Page images and extracted text:
═══
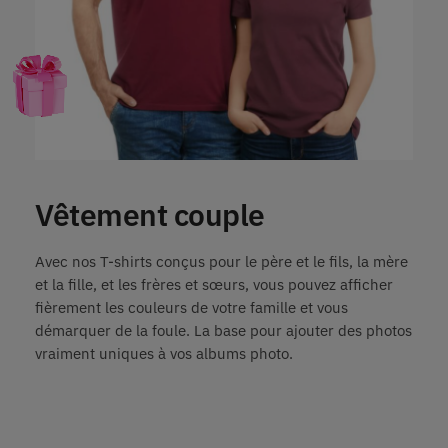
Vêtement couple
Avec nos T-shirts conçus pour le père et le fils, la mère
et la fille, et les frères et sœurs, vous pouvez afficher
fièrement les couleurs de votre famille et vous
démarquer de la foule. La base pour ajouter des photos
vraiment uniques à vos albums photo.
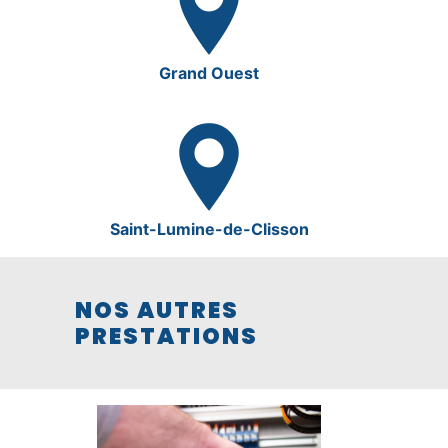
Grand Ouest
Saint-Lumine-de-Clisson
NOS AUTRES
PRESTATIONS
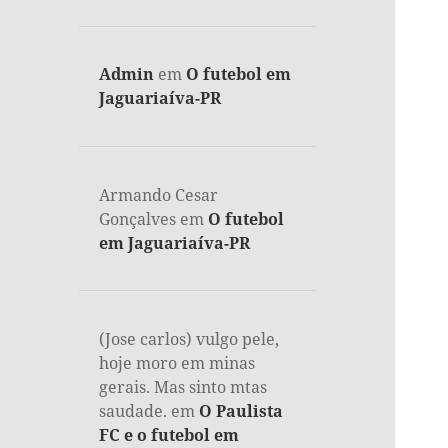
Admin
em
O futebol em
Jaguariaíva-PR
Armando Cesar
Gonçalves
em
O futebol
em Jaguariaíva-PR
(Jose carlos) vulgo pele,
hoje moro em minas
gerais. Mas sinto mtas
saudade.
em
O Paulista
FC e o futebol em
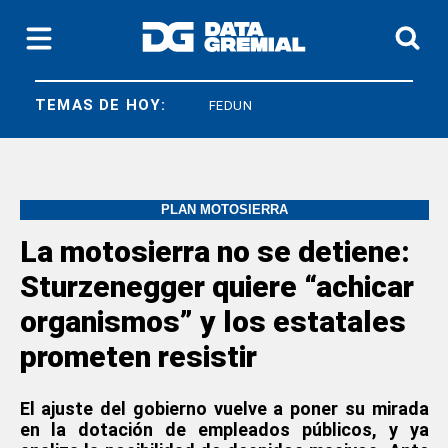
TEMAS DE HOY:
SICONARA
FEDUN
PLAN MOTOSIERRA
La motosierra no se detiene:
Sturzenegger quiere “achicar
organismos” y los estatales
prometen resistir
El ajuste del gobierno vuelve a poner su mirada
en la dotación de empleados públicos, y ya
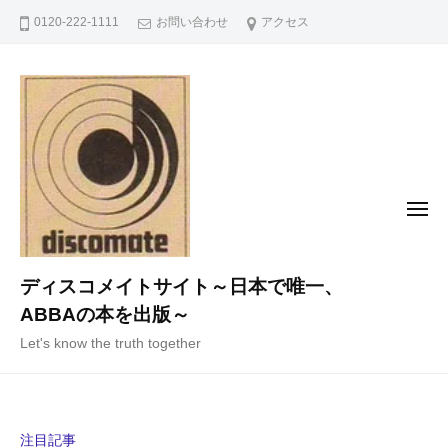
コ
0120-222-1111
お問い合わせ
アクセス
ン
テ
ン
ツ
へ
ス
キ
メ
ニ
ッ
ュ
ー
プ
ディスコメイトサイト～日本で唯一、
ABBAの本を出版～
Let's know the truth together
注目記事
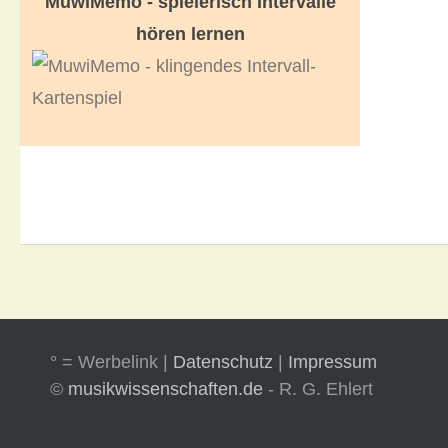
MuwiMemo - spielerisch Intervalle
hören lernen
° = Werbelink |
Datenschutz
|
Impressum
©
musikwissenschaften.de
- R. G. Ehlert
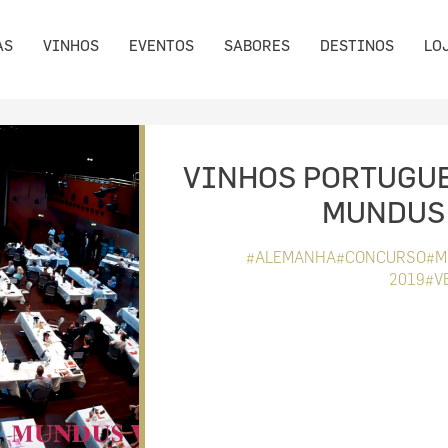
AS
VINHOS
EVENTOS
SABORES
DESTINOS
LO
VINHOS PORTUGU
MUNDUS 
#ALEMANHA#CONCURSO#MU
2019#V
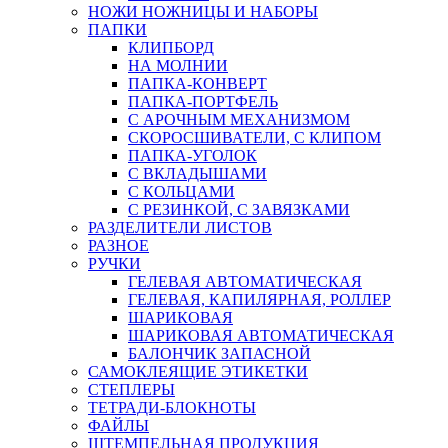
НОЖИ НОЖНИЦЫ И НАБОРЫ
ПАПКИ
КЛИПБОРД
НА МОЛНИИ
ПАПКА-КОНВЕРТ
ПАПКА-ПОРТФЕЛЬ
С АРОЧНЫМ МЕХАНИЗМОМ
СКОРОСШИВАТЕЛИ, С КЛИПОМ
ПАПКА-УГОЛОК
С ВКЛАДЫШАМИ
С КОЛЬЦАМИ
С РЕЗИНКОЙ, С ЗАВЯЗКАМИ
РАЗДЕЛИТЕЛИ ЛИСТОВ
РАЗНОЕ
РУЧКИ
ГЕЛЕВАЯ АВТОМАТИЧЕСКАЯ
ГЕЛЕВАЯ, КАПИЛЯРНАЯ, РОЛЛЕР
ШАРИКОВАЯ
ШАРИКОВАЯ АВТОМАТИЧЕСКАЯ
БАЛОНЧИК ЗАПАСНОЙ
САМОКЛЕЯЩИЕ ЭТИКЕТКИ
СТЕПЛЕРЫ
ТЕТРАДИ-БЛОКНОТЫ
ФАЙЛЫ
ШТЕМПЕЛЬНАЯ ПРОДУКЦИЯ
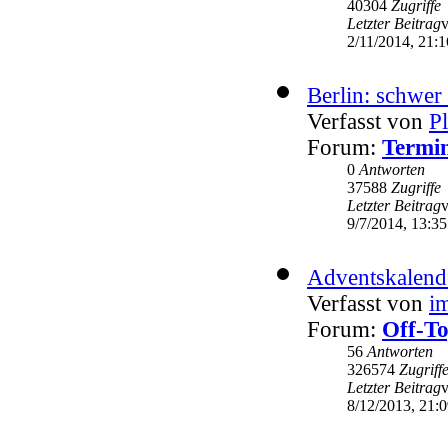
40304
Zugriffe
Letzter Beitrag
2/11/2014, 21:1
Berlin: schwer 
Verfasst von
P
Forum:
Termin
0
Antworten
37588
Zugriffe
Letzter Beitrag
9/7/2014, 13:35
Adventskalend
Verfasst von
i
Forum:
Off-To
56
Antworten
326574
Zugriff
Letzter Beitrag
8/12/2013, 21:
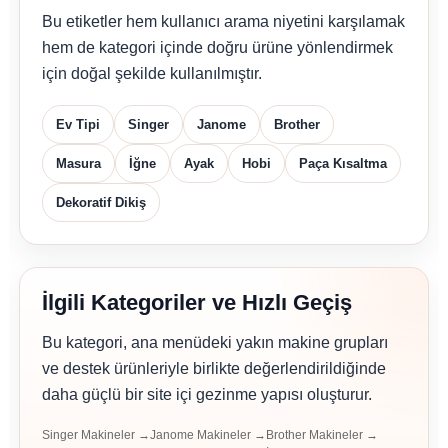
Bu etiketler hem kullanıcı arama niyetini karşılamak
hem de kategori içinde doğru ürüne yönlendirmek
için doğal şekilde kullanılmıştır.
Ev Tipi
Singer
Janome
Brother
Masura
İğne
Ayak
Hobi
Paça Kısaltma
Dekoratif Dikiş
İlgili Kategoriler ve Hızlı Geçiş
Bu kategori, ana menüdeki yakın makine grupları
ve destek ürünleriyle birlikte değerlendirildiğinde
daha güçlü bir site içi gezinme yapısı oluşturur.
Singer Makineler →
Janome Makineler →
Brother Makineler →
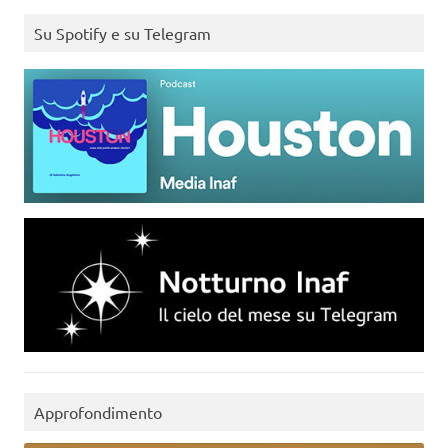
Su Spotify e su Telegram
Approfondimento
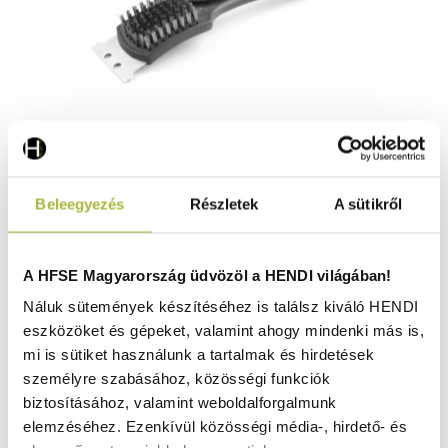
Drótkefe – 70x310x(H)85 mm - HENDI 525548
Beleegyezés
Részletek
A sütikről
Raktáron
A HFSE Magyarország üdvözöl a HENDI világában!
Náluk sütemények készítéséhez is találsz kiváló HENDI
eszközöket és gépeket, valamint ahogy mindenki más is,
1.680
Ft
mi is sütiket használunk a tartalmak és hirdetések
(
1.323
Ft
+ ÁFA)
személyre szabásához, közösségi funkciók
biztosításához, valamint weboldalforgalmunk
KOSÁRBA
elemzéséhez. Ezenkívül közösségi média-, hirdető- és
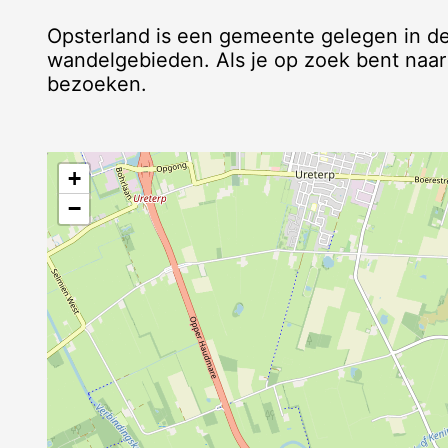
Opsterland is een gemeente gelegen in de 
wandelgebieden. Als je op zoek bent naar
bezoeken.
+
−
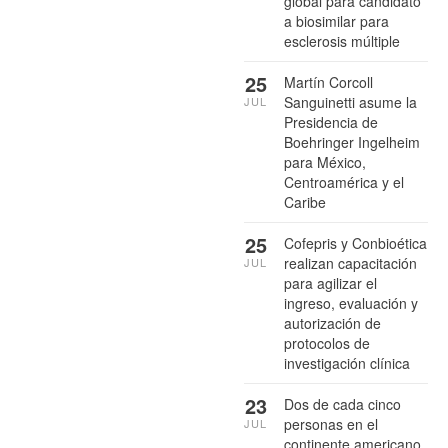
global para candidato
a biosimilar para
esclerosis múltiple
25
Martín Corcoll
Sanguinetti asume la
JUL
Presidencia de
Boehringer Ingelheim
para México,
Centroamérica y el
Caribe
25
Cofepris y Conbioética
realizan capacitación
JUL
para agilizar el
ingreso, evaluación y
autorización de
protocolos de
investigación clínica
23
Dos de cada cinco
personas en el
JUL
continente americano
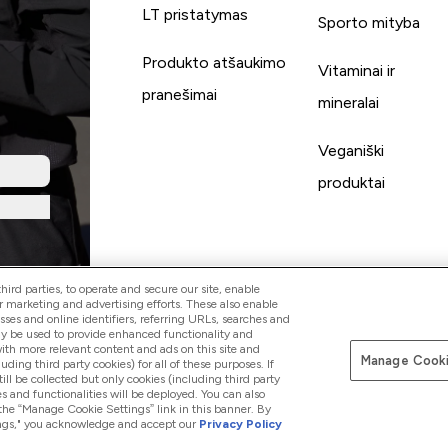
LT pristatymas
Sporto mityba
Produkto atšaukimo
Vitaminai ir
pranešimai
mineralai
Veganiški
produktai
ird parties, to operate and secure our site, enable
r marketing and advertising efforts. These also enable
esses and online identifiers, referring URLs, searches and
ay be used to provide enhanced functionality and
th more relevant content and ads on this site and
Manage Cooki
Mokėkite su
luding third party cookies) for all of these purposes. If
ll be collected but only cookies (including third party
s and functionalities will be deployed. You can also
 the “Manage Cookie Settings” link in this banner. By
ttings," you acknowledge and accept our
Privacy Policy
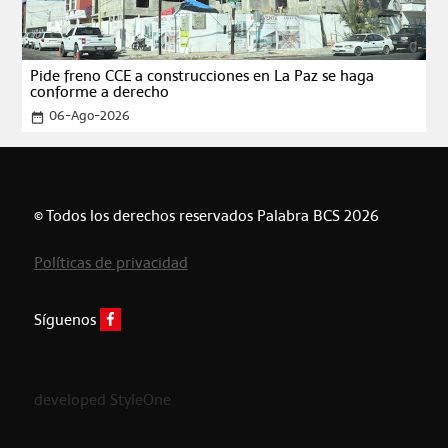
Pide freno CCE a construcciones en La Paz se haga
conforme a derecho
06-Ago-2026
date_range
© Todos los derechos reservados Palabra BCS 2026
Políticas de privacidad
Síguenos
developed StyleOne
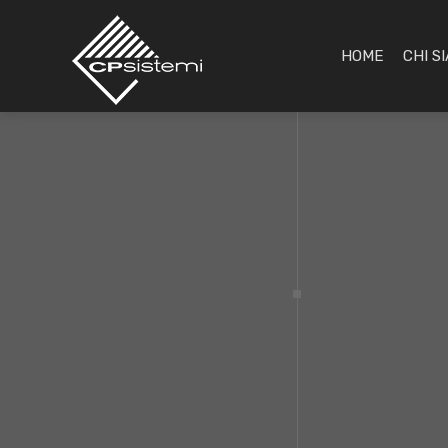
HOME
CHI S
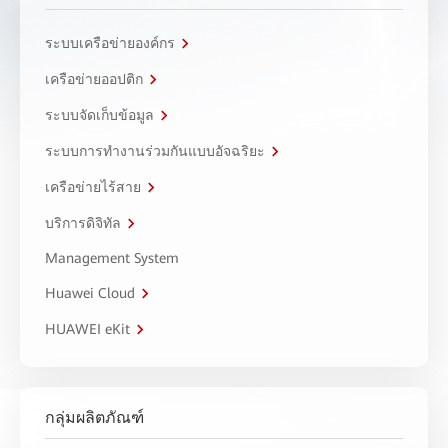
ระบบเครือข่ายองค์กร
เครือข่ายออปติก
ระบบจัดเก็บข้อมูล
ระบบการทำงานร่วมกันแบบอัจฉริยะ
เครือข่ายไร้สาย
บริการดิจิทัล
Management System
Huawei Cloud
HUAWEI eKit
กลุ่มผลิตภัณฑ์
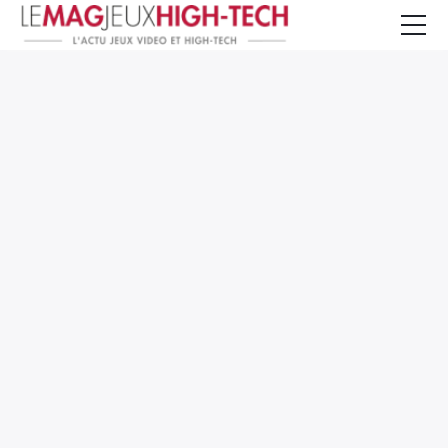
Jeux Vidéo
PC et Hardware
Smartphone et Tablettes
High-Tech
Mangas et Comics
TV, cinéma
Test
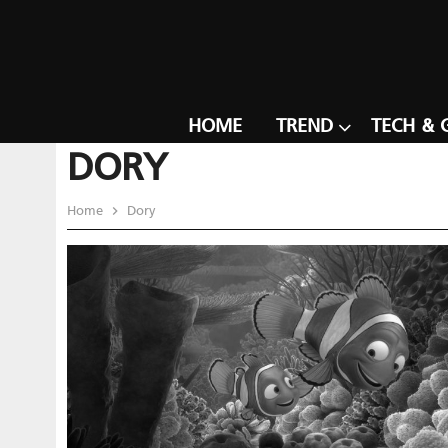
HOME
TREND
TECH & 
DORY
Home
Dory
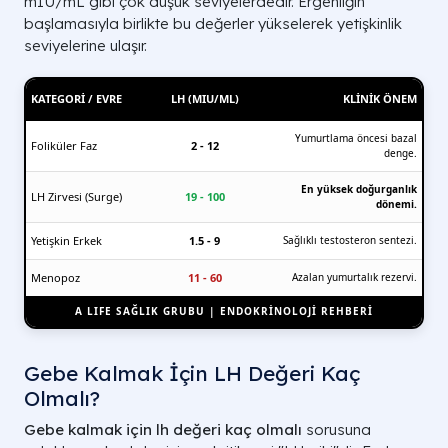
mIU/mL
gibi çok düşük seviyelerdedir. Ergenliğin
başlamasıyla birlikte bu değerler yükselerek yetişkinlik
seviyelerine ulaşır.
KATEGORI / EVRE
LH (MIU/ML)
KLINIK ÖNEM
Yumurtlama öncesi bazal
Foliküler Faz
2 - 12
denge.
En yüksek doğurganlık
LH Zirvesi (Surge)
19 - 100
dönemi.
Yetişkin Erkek
1.5 - 9
Sağlıklı testosteron sentezi.
Menopoz
11 - 60
Azalan yumurtalık rezervi.
A LIFE SAĞLIK GRUBU | ENDOKRİNOLOJİ REHBERİ
Gebe Kalmak İçin LH Değeri Kaç
Olmalı?
Gebe kalmak için lh değeri kaç olmalı
sorusuna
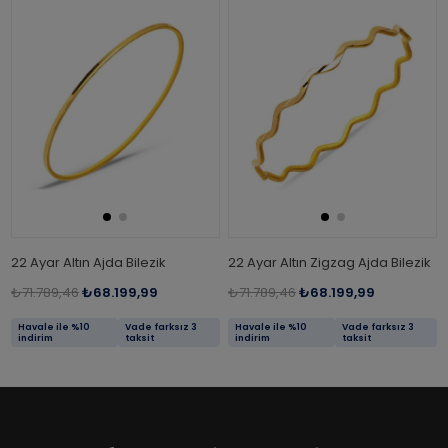
22 Ayar Altın Ajda Bilezik
22 Ayar Altın Zigzag Ajda Bilezik
₺71.789,46
₺68.199,99
₺71.789,46
₺68.199,99
Havale ile %10
Vade farksız 3
Havale ile %10
Vade farksız 3
indirim
taksit
indirim
taksit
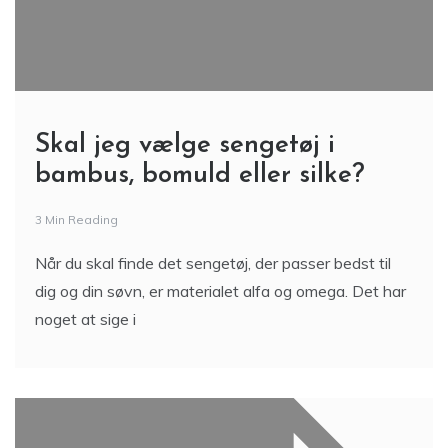
Skal jeg vælge sengetøj i
bambus, bomuld eller silke?
3 Min Reading
Når du skal finde det sengetøj, der passer bedst til
dig og din søvn, er materialet alfa og omega. Det har
noget at sige i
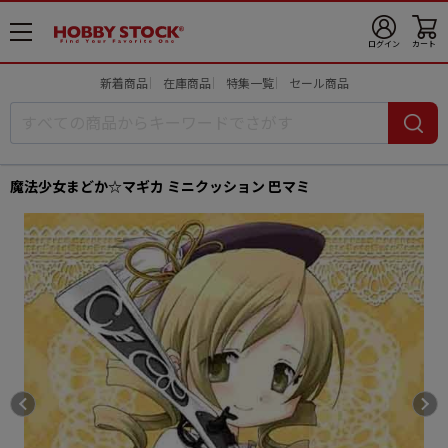
メ
ログイン
カート
ニ
ュ
新着商品
在庫商品
特集一覧
セール商品
ー
開
魔法少女まどか☆マギカ ミニクッション 巴マミ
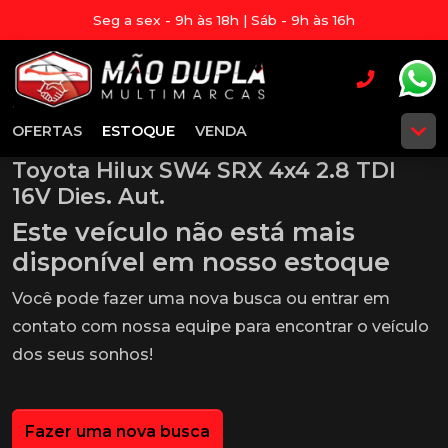
Seg a sex - 9h às 18h | Sáb - 9h às 16h
OFERTAS
ESTOQUE
VENDA
Toyota Hilux SW4 SRX 4x4 2.8 TDI
16V Dies. Aut.
Este veículo não está mais
disponível em nosso estoque
Você pode fazer uma nova busca ou entrar em
contato com nossa equipe para encontrar o veículo
dos seus sonhos!
Fazer uma nova busca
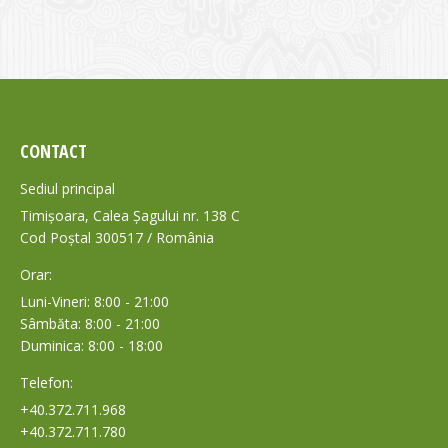
CONTACT
Sediul principal
Timișoara, Calea Șagului nr. 138 C
Cod Poștal 300517 / România
Orar:
Luni-Vineri: 8:00 - 21:00
Sâmbăta: 8:00 - 21:00
Duminica: 8:00 - 18:00
Telefon:
+40.372.711.968
+40.372.711.780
═══
▶ TRY IT: The expected output is one number, the tally of lines above containing "ПАПКА".

▶ WORKED SOLUTION: 3